_Record extracts_

=====

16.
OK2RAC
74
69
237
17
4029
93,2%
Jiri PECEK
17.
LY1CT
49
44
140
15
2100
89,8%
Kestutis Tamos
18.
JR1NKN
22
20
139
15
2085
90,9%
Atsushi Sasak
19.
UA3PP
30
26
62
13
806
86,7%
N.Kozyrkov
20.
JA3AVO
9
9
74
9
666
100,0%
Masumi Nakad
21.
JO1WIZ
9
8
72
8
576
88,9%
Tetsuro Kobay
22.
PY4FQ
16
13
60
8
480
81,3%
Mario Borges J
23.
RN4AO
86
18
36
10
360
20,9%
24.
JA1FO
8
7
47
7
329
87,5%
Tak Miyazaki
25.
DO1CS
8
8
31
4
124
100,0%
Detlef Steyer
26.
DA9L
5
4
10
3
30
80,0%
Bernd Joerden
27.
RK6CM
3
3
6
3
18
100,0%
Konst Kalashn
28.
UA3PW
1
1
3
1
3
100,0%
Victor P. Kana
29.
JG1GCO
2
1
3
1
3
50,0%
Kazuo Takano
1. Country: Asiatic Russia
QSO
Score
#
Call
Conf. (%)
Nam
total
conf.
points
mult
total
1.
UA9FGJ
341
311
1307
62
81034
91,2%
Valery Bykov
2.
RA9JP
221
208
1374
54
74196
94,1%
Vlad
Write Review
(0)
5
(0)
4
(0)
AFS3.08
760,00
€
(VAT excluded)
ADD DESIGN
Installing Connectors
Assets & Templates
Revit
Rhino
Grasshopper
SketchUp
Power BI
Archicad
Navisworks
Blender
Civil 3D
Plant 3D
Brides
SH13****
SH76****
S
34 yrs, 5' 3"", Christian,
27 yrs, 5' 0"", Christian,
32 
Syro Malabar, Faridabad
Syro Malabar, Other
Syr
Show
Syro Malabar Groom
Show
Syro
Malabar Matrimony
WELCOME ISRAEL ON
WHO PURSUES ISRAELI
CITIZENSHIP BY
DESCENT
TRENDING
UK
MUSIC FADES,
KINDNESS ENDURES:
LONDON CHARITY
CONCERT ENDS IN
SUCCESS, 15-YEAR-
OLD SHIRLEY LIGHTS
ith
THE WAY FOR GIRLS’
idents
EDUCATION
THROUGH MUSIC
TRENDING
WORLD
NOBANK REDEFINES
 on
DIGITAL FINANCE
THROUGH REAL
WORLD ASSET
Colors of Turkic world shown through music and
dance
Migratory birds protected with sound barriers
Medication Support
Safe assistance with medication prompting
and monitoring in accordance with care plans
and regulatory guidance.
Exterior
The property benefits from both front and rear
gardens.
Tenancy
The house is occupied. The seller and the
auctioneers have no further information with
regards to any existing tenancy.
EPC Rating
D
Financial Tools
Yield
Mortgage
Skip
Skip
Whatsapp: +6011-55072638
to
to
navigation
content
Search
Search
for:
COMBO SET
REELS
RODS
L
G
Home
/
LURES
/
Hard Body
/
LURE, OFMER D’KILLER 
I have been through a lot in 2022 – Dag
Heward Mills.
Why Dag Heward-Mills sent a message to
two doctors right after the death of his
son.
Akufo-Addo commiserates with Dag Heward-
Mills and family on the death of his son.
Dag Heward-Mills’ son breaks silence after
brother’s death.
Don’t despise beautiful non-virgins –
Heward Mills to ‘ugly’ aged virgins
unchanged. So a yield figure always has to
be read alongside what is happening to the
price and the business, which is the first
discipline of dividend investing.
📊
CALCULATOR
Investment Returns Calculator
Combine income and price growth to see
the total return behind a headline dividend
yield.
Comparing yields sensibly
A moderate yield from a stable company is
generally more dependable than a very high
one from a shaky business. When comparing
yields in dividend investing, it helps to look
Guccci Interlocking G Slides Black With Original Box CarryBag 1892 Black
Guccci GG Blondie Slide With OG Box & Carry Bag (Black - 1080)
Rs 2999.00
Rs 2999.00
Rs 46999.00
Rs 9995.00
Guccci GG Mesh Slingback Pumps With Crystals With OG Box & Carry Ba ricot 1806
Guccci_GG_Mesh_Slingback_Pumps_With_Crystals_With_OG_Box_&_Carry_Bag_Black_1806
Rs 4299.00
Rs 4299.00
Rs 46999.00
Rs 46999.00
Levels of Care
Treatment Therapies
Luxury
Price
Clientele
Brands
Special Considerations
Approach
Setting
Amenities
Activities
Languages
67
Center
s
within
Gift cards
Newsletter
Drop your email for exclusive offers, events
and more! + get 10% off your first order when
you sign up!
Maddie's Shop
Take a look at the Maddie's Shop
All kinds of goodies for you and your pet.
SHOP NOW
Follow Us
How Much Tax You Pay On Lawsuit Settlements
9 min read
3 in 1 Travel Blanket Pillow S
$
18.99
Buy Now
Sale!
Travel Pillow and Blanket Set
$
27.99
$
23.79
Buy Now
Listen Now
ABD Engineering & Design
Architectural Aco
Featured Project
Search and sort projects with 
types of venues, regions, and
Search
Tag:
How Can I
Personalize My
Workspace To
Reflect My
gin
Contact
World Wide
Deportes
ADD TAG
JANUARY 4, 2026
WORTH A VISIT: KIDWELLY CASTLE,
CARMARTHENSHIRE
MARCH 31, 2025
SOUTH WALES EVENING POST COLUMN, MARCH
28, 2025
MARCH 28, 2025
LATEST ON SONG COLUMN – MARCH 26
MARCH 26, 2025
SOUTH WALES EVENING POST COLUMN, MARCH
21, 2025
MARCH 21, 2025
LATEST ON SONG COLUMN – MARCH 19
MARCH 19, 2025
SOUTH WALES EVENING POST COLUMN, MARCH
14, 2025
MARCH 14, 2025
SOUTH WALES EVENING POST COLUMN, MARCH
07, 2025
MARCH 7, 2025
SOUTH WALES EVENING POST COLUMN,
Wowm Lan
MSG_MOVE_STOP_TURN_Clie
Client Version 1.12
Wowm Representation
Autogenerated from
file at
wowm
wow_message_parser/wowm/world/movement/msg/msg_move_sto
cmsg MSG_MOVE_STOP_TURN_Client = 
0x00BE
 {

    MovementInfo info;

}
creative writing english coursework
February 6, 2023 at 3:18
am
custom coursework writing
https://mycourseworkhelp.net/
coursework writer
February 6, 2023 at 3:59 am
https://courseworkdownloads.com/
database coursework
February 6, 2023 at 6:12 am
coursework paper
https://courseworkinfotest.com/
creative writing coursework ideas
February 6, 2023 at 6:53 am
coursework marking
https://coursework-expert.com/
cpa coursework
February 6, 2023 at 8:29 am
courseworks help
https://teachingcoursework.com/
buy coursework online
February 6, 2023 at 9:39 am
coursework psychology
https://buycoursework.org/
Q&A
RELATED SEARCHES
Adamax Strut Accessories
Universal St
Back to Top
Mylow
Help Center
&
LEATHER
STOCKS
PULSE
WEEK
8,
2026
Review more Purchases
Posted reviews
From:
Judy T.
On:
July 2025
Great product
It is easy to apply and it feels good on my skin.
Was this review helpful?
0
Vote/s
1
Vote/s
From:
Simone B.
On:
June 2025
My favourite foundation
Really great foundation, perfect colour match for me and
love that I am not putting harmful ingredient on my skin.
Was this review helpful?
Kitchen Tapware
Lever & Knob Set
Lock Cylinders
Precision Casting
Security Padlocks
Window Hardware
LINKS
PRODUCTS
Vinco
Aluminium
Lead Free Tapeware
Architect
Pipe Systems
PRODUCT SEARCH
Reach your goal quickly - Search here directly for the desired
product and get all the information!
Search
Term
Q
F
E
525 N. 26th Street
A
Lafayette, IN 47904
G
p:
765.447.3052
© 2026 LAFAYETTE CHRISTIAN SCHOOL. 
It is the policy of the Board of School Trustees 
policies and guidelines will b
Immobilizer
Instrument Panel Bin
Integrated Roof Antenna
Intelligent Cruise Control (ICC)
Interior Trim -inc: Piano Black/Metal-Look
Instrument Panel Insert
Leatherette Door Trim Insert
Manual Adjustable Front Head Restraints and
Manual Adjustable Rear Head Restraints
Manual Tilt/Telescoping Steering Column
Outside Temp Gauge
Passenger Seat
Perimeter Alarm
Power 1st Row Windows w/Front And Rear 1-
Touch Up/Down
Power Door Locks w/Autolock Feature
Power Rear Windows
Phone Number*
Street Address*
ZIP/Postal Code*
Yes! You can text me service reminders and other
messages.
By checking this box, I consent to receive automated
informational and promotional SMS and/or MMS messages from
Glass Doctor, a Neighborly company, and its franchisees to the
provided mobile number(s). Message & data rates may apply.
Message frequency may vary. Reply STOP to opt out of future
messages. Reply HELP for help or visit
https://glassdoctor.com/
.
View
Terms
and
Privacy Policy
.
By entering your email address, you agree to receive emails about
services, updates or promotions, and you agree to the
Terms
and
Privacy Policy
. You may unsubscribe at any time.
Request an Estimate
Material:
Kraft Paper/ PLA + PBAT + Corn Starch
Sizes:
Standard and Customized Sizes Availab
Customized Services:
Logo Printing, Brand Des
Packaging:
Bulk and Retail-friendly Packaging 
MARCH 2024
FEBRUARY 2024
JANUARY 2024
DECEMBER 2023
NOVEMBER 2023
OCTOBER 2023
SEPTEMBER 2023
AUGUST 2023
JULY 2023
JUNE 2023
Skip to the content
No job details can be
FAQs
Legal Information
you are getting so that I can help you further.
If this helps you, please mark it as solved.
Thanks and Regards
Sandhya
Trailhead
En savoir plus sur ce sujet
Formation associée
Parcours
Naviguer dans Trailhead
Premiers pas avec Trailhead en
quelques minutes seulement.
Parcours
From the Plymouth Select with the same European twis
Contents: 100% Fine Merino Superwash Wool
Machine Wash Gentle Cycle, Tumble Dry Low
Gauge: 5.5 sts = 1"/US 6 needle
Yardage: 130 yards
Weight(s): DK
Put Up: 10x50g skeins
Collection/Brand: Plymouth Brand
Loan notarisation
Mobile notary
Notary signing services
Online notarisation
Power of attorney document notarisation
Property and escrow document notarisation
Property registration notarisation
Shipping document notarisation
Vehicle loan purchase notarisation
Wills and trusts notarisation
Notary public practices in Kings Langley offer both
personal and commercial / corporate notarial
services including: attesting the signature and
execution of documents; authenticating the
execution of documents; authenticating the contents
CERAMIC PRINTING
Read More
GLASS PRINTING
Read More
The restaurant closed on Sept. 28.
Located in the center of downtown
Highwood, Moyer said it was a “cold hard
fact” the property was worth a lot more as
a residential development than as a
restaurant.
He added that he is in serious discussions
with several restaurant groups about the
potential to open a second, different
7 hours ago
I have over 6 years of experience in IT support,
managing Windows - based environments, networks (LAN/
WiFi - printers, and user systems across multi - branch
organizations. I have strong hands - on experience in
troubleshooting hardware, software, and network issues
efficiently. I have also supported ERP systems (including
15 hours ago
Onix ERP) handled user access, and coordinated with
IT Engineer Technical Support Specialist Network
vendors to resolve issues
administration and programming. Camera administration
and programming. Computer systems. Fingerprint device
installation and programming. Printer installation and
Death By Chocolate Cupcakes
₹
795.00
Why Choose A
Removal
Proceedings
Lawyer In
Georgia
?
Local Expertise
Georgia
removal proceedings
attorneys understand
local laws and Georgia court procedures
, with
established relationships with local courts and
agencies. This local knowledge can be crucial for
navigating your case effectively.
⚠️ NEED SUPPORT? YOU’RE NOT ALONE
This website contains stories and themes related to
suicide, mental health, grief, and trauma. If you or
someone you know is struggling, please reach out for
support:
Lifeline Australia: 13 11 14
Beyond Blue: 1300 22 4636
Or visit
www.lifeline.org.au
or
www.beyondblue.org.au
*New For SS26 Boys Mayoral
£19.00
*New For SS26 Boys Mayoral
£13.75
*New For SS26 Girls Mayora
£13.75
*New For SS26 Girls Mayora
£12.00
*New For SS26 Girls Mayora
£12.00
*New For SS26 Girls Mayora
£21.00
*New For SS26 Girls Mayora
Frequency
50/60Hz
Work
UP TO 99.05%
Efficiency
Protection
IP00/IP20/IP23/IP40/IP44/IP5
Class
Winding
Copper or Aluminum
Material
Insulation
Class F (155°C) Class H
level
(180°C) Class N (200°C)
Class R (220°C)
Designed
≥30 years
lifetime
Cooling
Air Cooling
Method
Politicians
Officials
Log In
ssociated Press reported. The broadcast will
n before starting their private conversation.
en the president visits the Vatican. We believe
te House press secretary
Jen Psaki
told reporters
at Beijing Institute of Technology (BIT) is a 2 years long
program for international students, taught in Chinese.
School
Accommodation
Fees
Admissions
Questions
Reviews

=====

_Your objective_
The answer must be a single number: how many lines above contain the word "business".

_Task output_
2